- Born: 1987 (age 38–39) Lahore, Punjab, Pakistan
- Education: Rochester Institute of Technology (MFA, 2014)
- Occupations: Illustrator; graphic designer; artist;
- Years active: 2014–present
- Website: shehzil.com

= Shehzil Malik =

Pakistani illustrator and artist (born 1987)

Shehzil Malik (born 1987) is a Pakistani illustrator, graphic designer and artist whose work focuses on feminism, gender-based violence and representations of South Asian women.

==Early life and education==
Malik was born in Lahore in 1987. She studied visual communication design at the Rochester Institute of Technology in the United States as a Fulbright scholar, graduating with an MFA in 2014.

==Career==
After completing her studies, Malik returned to Lahore and worked as an art director at Ogilvy & Mather. She has taught at Beaconhouse National University. Between 2021 and 2023 she held a fellowship at the Graduate School of the Universität der Künste Berlin, and she has been based in Berlin subsequently.
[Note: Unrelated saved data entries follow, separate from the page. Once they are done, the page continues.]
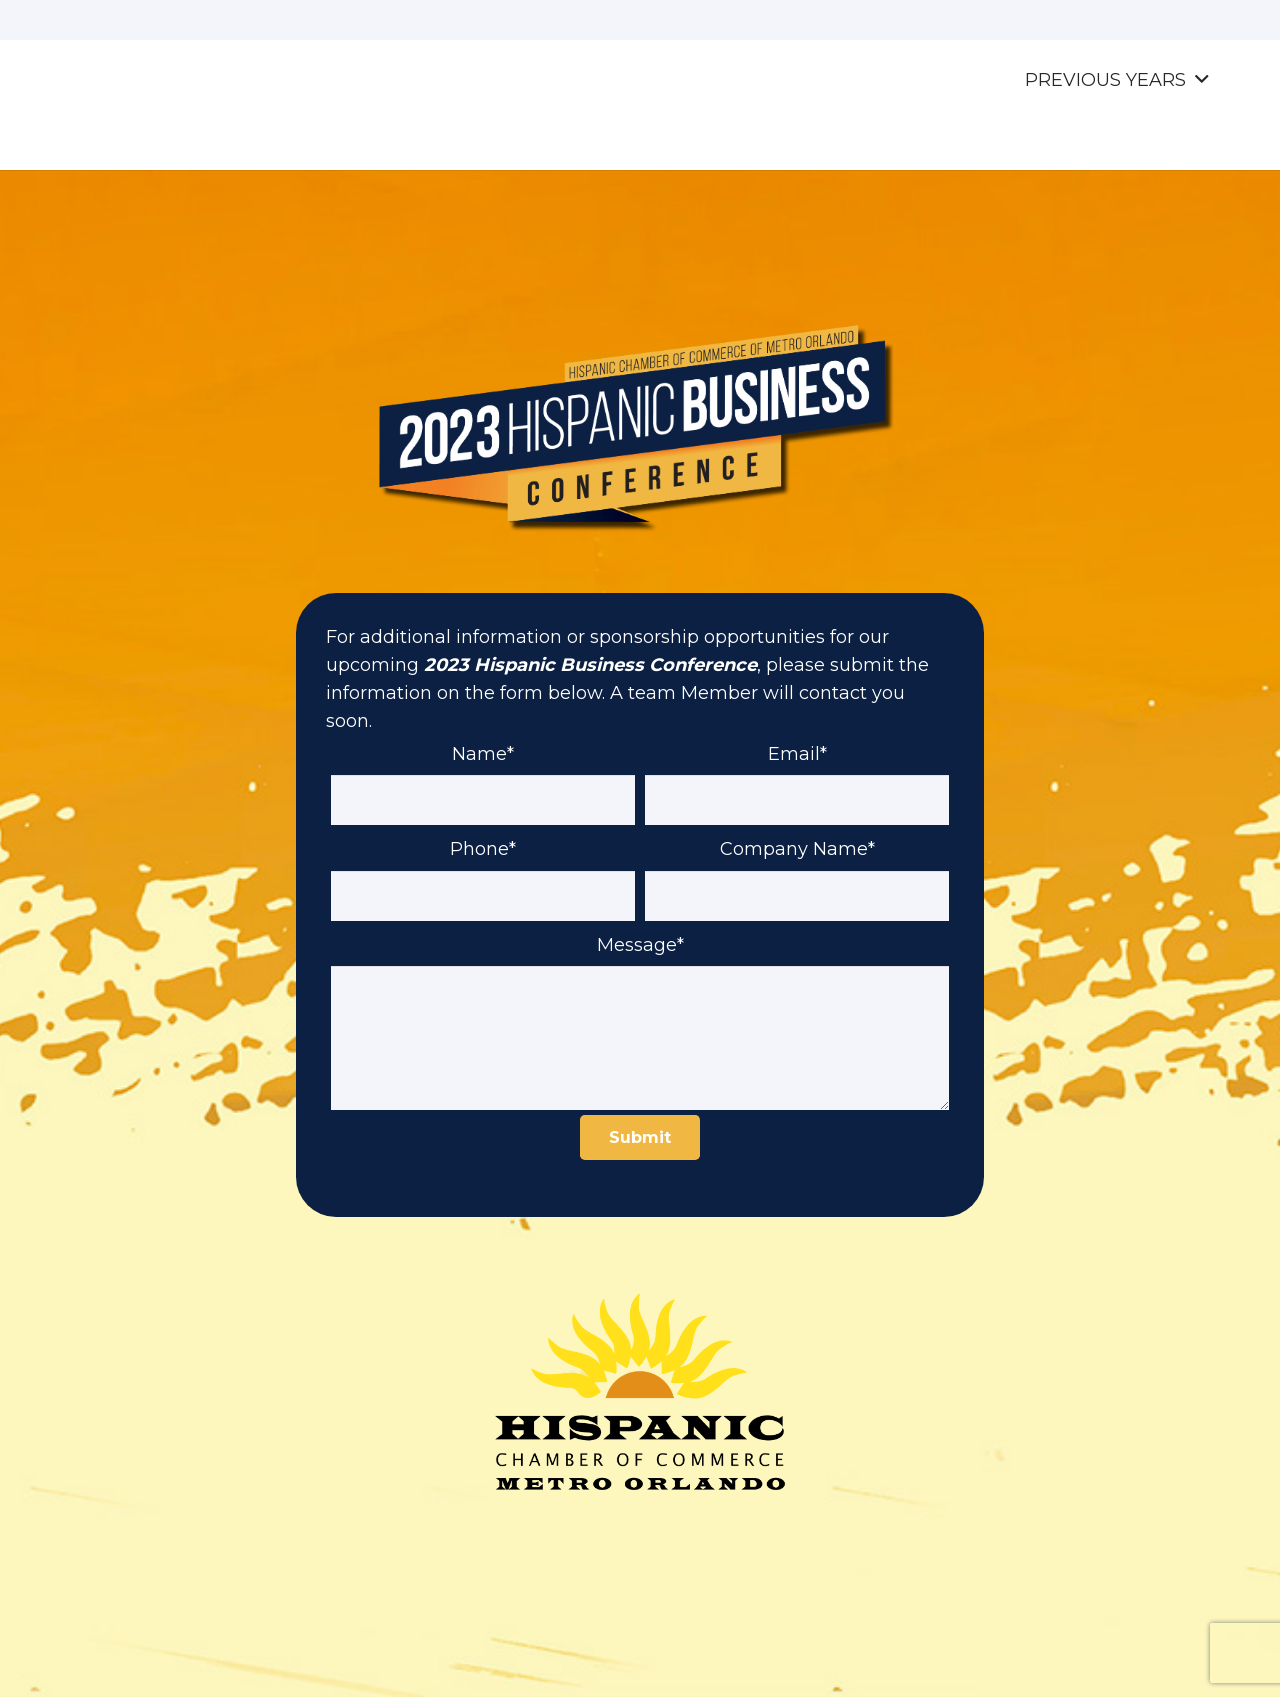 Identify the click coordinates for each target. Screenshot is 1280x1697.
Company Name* (797, 863)
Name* (483, 768)
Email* (797, 768)
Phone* (483, 863)
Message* (640, 959)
Malik's early series Women in Public Spaces depicted street harassment and the constraints placed on women's movement. Her subsequent Brown Is Beautiful series engaged with colourism and skin lightening practices, while her Hijabi Biker image, which depicted a veiled young woman riding a motorbike, was reproduced as an 11-foot mural on a wall in Lahore.
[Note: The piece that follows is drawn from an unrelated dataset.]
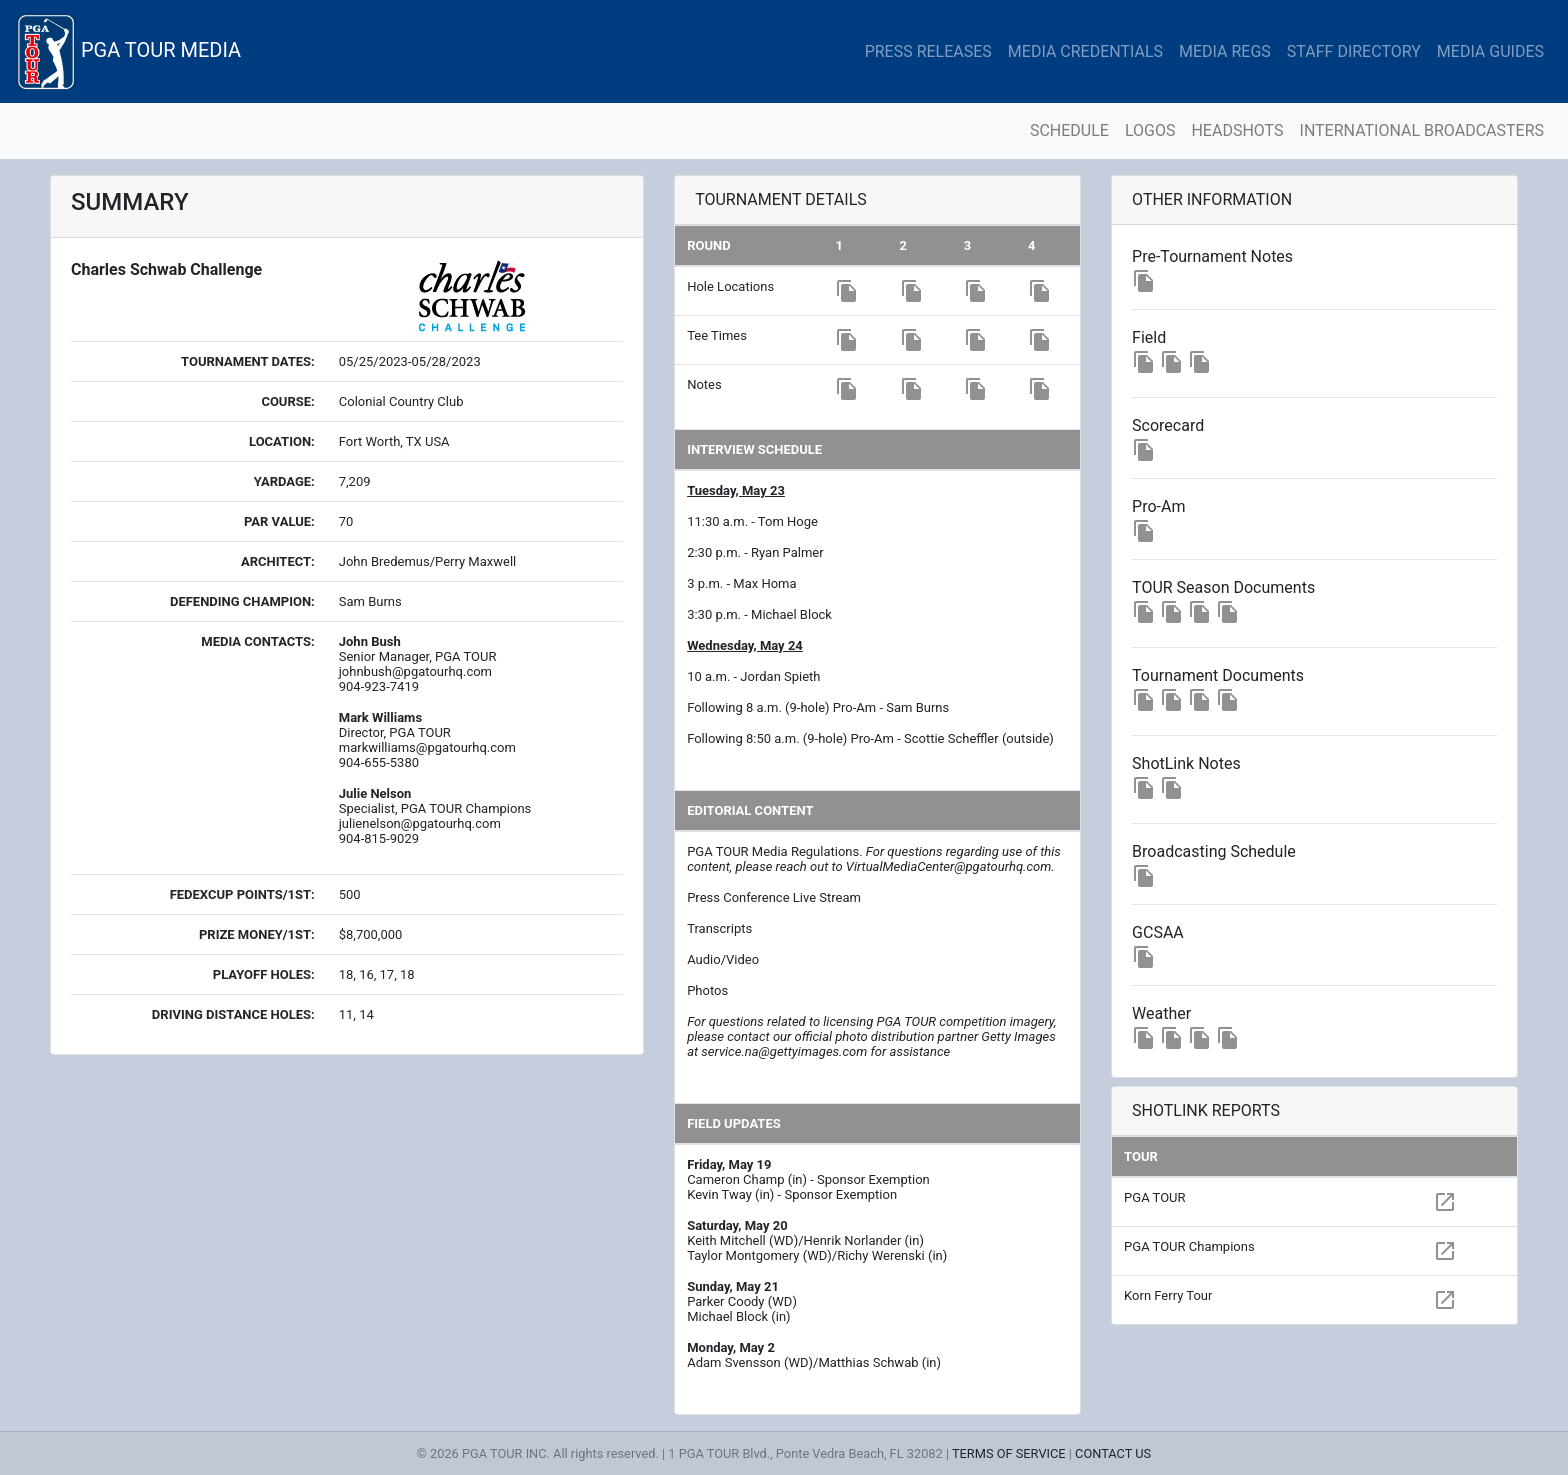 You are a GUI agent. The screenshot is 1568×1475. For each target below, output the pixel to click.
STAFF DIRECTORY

Malik has produced posters and visual materials for several editions of the Aurat March, the annual Pakistani International Women's Day march. For the Aurat March in 2019 she created the series My Body, My Choice, addressing themes including rape, female genital mutilation and maternal mortality.

==Writing==
Malik wrote and illustrated the picture book The Biker Girls, her debut as an author–illustrator. She illustrated the picture-book biography A Girl Called Genghis Khan (Sterling Children's Books) by Michelle Lord, based on the life of the Pakistani squash player Maria Toorpakai Wazir. She also edited Bystander Anthology, a volume of comic and graphic narratives bringing together approximately 50 South Asian contributors on themes of geography, gender and identity.